**TASK INPUT:**
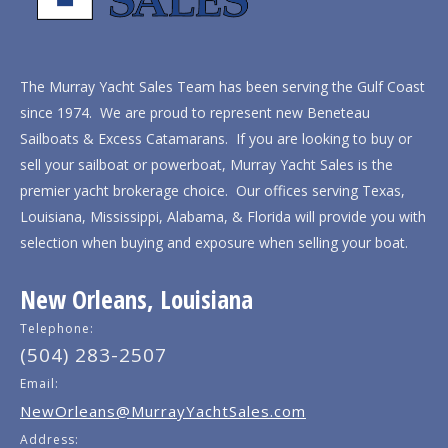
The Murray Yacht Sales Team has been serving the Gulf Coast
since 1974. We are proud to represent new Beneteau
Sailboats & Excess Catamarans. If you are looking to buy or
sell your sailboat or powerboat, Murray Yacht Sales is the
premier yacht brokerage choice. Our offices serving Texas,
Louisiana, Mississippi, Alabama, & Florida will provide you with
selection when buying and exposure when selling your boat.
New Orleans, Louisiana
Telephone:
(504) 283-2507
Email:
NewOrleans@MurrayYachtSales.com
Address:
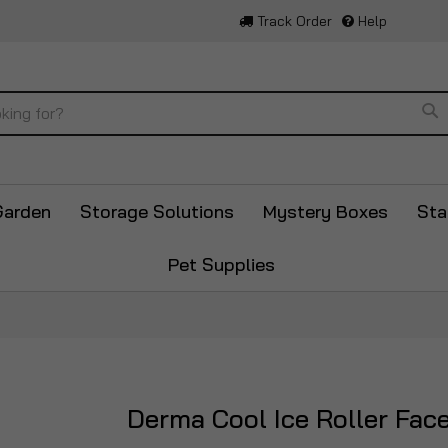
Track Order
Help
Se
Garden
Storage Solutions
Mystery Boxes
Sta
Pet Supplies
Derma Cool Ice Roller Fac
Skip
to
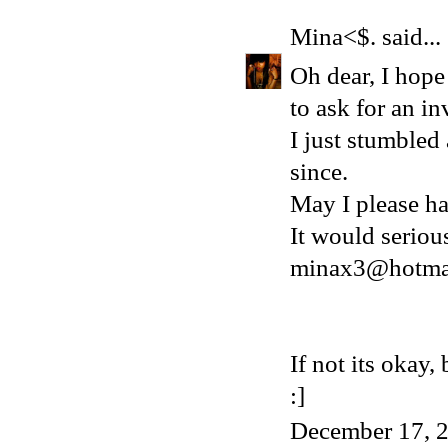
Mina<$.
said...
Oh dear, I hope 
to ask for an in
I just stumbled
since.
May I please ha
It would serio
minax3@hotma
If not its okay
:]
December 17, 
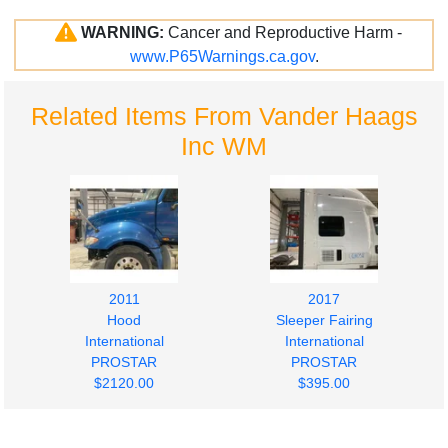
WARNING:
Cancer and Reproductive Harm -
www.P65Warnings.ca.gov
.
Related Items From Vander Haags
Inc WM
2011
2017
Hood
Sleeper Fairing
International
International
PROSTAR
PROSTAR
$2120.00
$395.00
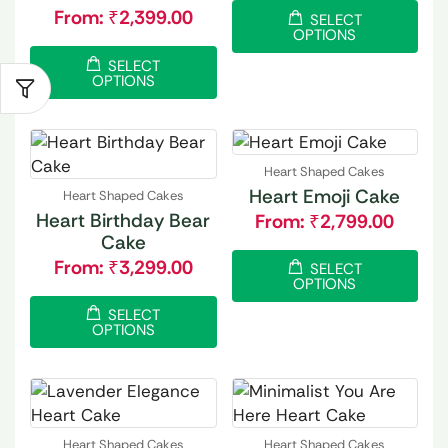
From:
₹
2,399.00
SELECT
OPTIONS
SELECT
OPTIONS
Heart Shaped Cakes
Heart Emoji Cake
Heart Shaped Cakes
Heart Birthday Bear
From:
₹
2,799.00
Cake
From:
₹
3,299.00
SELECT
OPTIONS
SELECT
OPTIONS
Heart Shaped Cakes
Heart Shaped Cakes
---
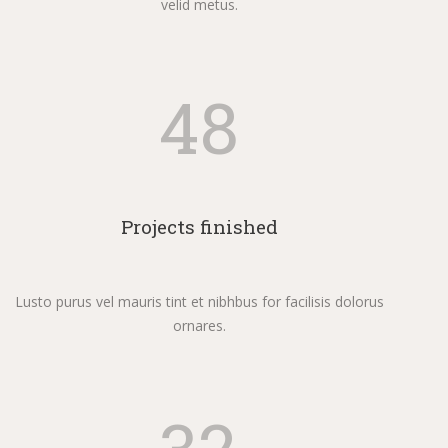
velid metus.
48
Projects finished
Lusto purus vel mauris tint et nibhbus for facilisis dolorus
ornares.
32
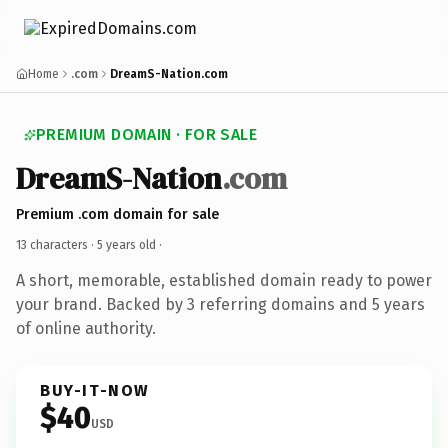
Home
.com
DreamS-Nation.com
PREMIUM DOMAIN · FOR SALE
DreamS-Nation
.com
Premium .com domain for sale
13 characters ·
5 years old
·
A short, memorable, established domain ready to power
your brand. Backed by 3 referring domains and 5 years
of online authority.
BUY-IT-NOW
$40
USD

**ASSIGNMENT:**
In the entries above, find the line with "The Murray Yacht" and the line with "Mystery Boxes". Write out exactly those two lines and every line between them, pictures excluded.

**EXPECTED ANSWER:**
The Murray Yacht Sales Team has been serving the Gulf Coast
since 1974. We are proud to represent new Beneteau
Sailboats & Excess Catamarans. If you are looking to buy or
sell your sailboat or powerboat, Murray Yacht Sales is the
premier yacht brokerage choice. Our offices serving Texas,
Louisiana, Mississippi, Alabama, & Florida will provide you with
selection when buying and exposure when selling your boat.
New Orleans, Louisiana
Telephone:
(504) 283-2507
Email:
NewOrleans@MurrayYachtSales.com
Address:
Track Order
Help
Se
Garden
Storage Solutions
Mystery Boxes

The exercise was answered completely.